As far as questions to ask, I've never been asked a good one. I've been asked spectacularly bad ones about what the worst part about working here is ("this interview, with you, right now"), whether we provide good training to summer associates ("no, of course we don't"), how I balance work and life ("what? do you not know what you're in for?"), whether the lawyers here are friends ("with each other? who cares?"), how we assign people to practice groups ("aren't you getting a little bit ahead of yourself?"), why we chose the building we're in ("I didn't choose it! Are you a moron?"), whether we value lawyers with prior experience ("experience doing what? Being President? Sure. Being a trash collector? No."), and, once, why there's so much paper on my desk ("Because I'm busy. Leave. Now.").
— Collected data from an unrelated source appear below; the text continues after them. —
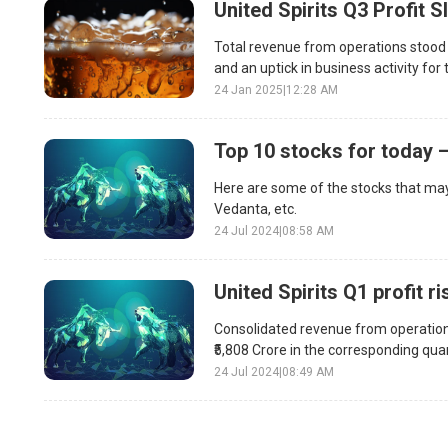
United Spirits Q3 Profit 
Total revenue from operations stood a
and an uptick in business activity fo
24 Jan 2025
|
12:28 AM
Top 10 stocks for today –
Here are some of the stocks that may
Vedanta, etc.
24 Jul 2024
|
08:58 AM
United Spirits Q1 profit r
Consolidated revenue from operations 
₹5,808 Crore in the corresponding quar
24 Jul 2024
|
08:49 AM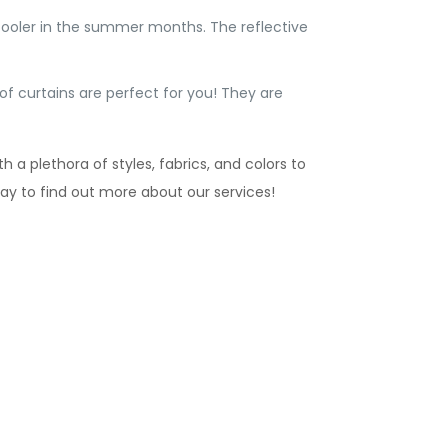
cooler in the summer months. The reflective
f curtains are perfect for you! They are
 a plethora of styles, fabrics, and colors to
day to find out more about our services!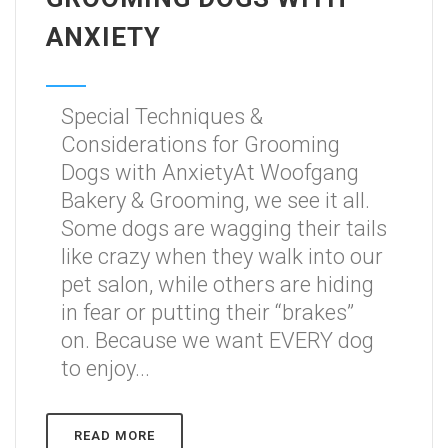
ANXIETY
Special Techniques &
Considerations for Grooming
Dogs with AnxietyAt Woofgang
Bakery & Grooming, we see it all.
Some dogs are wagging their tails
like crazy when they walk into our
pet salon, while others are hiding
in fear or putting their “brakes”
on. Because we want EVERY dog
to enjoy...
READ MORE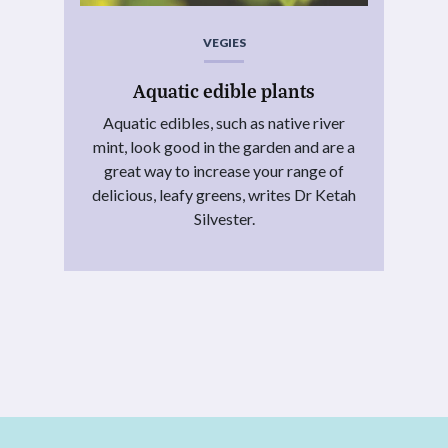
VEGIES
Aquatic edible plants
Aquatic edibles, such as native river
mint, look good in the garden and are a
great way to increase your range of
delicious, leafy greens, writes Dr Ketah
Silvester.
Specific things you should know about the firm going in: know where the building is and how to get here so you're not late and waste my time; know where your resume is so you don't spend ten minutes fumbling for it; know how to politely decline when I offer you some coffee; know that I don't want to talk about any of the pictures in my office, so don't ask about them because you have nothing better to say; know that you're wasting my time unless I decide I like you; know that it all probably depends on your transcript anyway; know that we're not a "lifestyle" firm and we're not selling "nice people." We're selling "challenging work" and "a top-notch legal experience." You want that, we can talk. You want a fraternity, there are other places you can go. You want to argue in court, go to the DA's office. You want to get paid to "think about the law," go clerk for a judge. That's not what we're selling.

Sunday, August 01, 2004

One of the worst things about this profession -- and I suppose most of the professions where, effectively, you're a service provider -- is the lack of control over what your days will look like. It's much worse as an associate, but I can get a call from a client, and all of a sudden my life looks radically different than before the call. One moment I'm planning to go to Anonymous Son's hockey game, and the next moment I'm looking at eight more hours in the office before I can go home and turn on the 64" TV for an episode of Law & Order to lull me to sleep.
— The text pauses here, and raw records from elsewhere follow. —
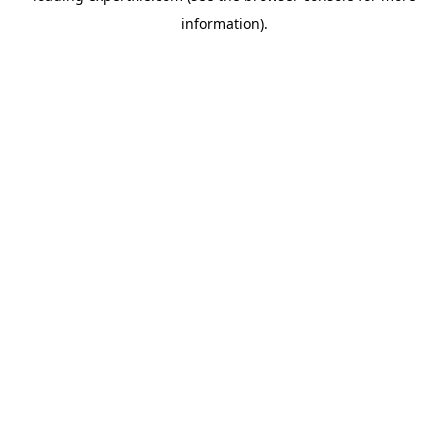
information)
.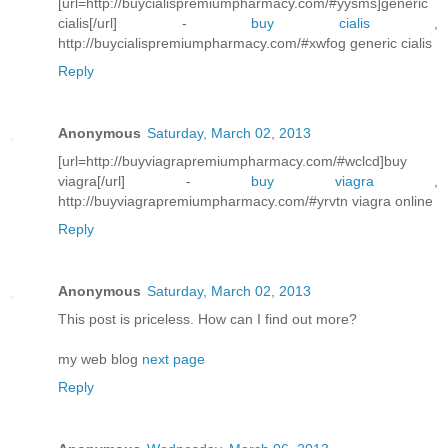
[url=http://buycialispremiumpharmacy.com/#yysms]generic
cialis[/url] -
buy cialis
,
http://buycialispremiumpharmacy.com/#xwfog generic cialis
Reply
Anonymous
Saturday, March 02, 2013
[url=http://buyviagrapremiumpharmacy.com/#wclcd]buy
viagra[/url] -
buy viagra
,
http://buyviagrapremiumpharmacy.com/#yrvtn viagra online
Reply
Anonymous
Saturday, March 02, 2013
This post is priceless. How can I find out more?
my web blog
next page
Reply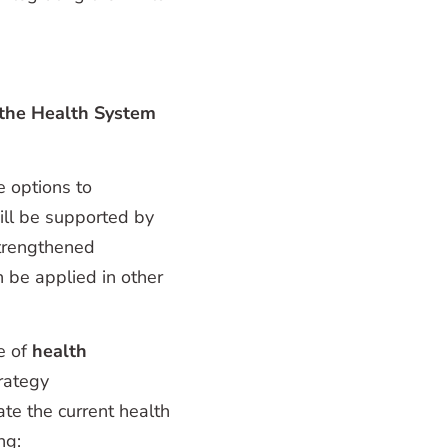
the Health System
e options to
ill be supported by
strengthened
 be applied in other
e of
health
trategy
te the current health
ng: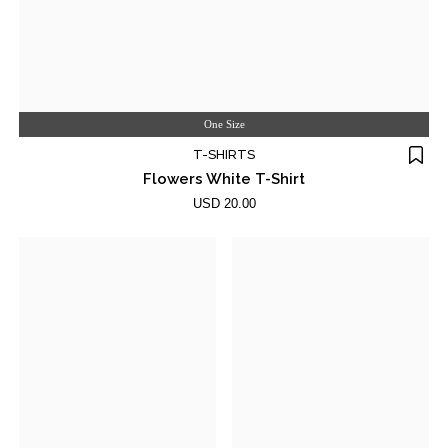
One Size
T-SHIRTS
Flowers White T-Shirt
USD 20.00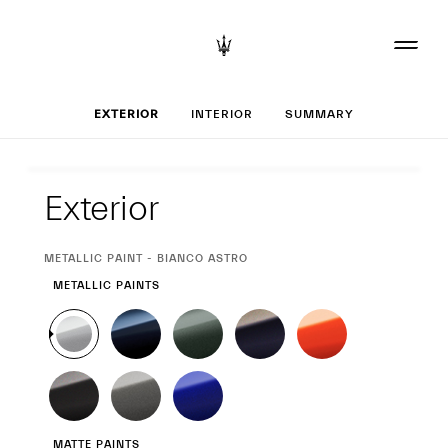
Set up your Gran
EXTERIOR
INTERIOR
SUMMARY
Exterior
Exterior
CURRENT
METALLIC PAINT - BIANCO ASTRO
SELECTION
METALLIC PAINTS
MATTE PAINTS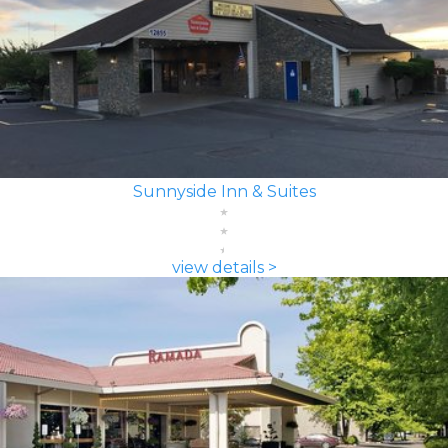
Sunnyside Inn & Suites
view details >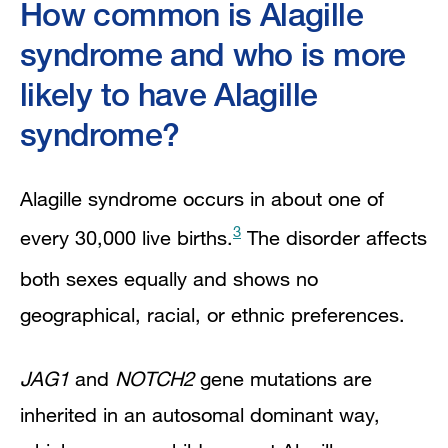
How common is Alagille
syndrome and who is more
likely to have Alagille
syndrome?
Alagille syndrome occurs in about one of
3
every 30,000 live births.
The disorder affects
both sexes equally and shows no
geographical, racial, or ethnic preferences.
JAG1
and
NOTCH2
gene mutations are
inherited in an autosomal dominant way,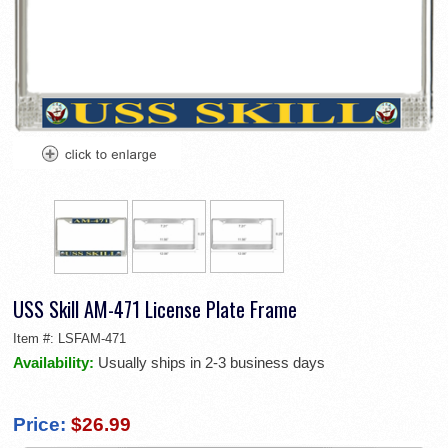
USS Skill AM-471 License Plate Frame
Item #:
LSFAM-471
Availability:
Usually ships in 2-3 business days
Price:
$26.99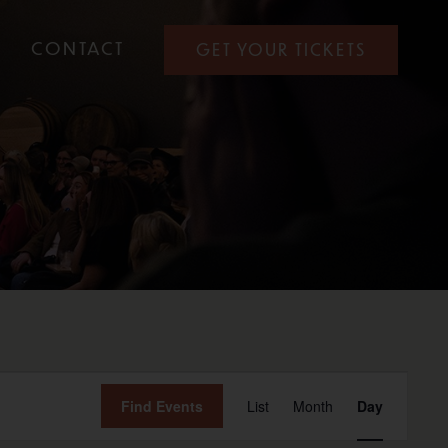
CONTACT
GET YOUR TICKETS
Event
Find Events
List
Month
Day
View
The point is salient this afternoon because I just discovered that I'll be taking a trip to New York to meet with a client on Wednesday. My next step is to find a nice restaurant for lunch, midtown area -- because if I'm flying across the country to talk to a client, there's no way I'm not getting a good lunch out of it. I don't if anyone from the opposite coast even reads this, but if anyone has any suggestions, feel free to drop them in the comments.

Also, if anyone knows where I can get a dozen of the best bagels in the city, Anonymous Wife has put in a request I'd like to fulfill. It's the least I can do, since I'll be bailing on a dinner party I promised I'd make time for. But what do promises mean when I'm at someone else's beck and call.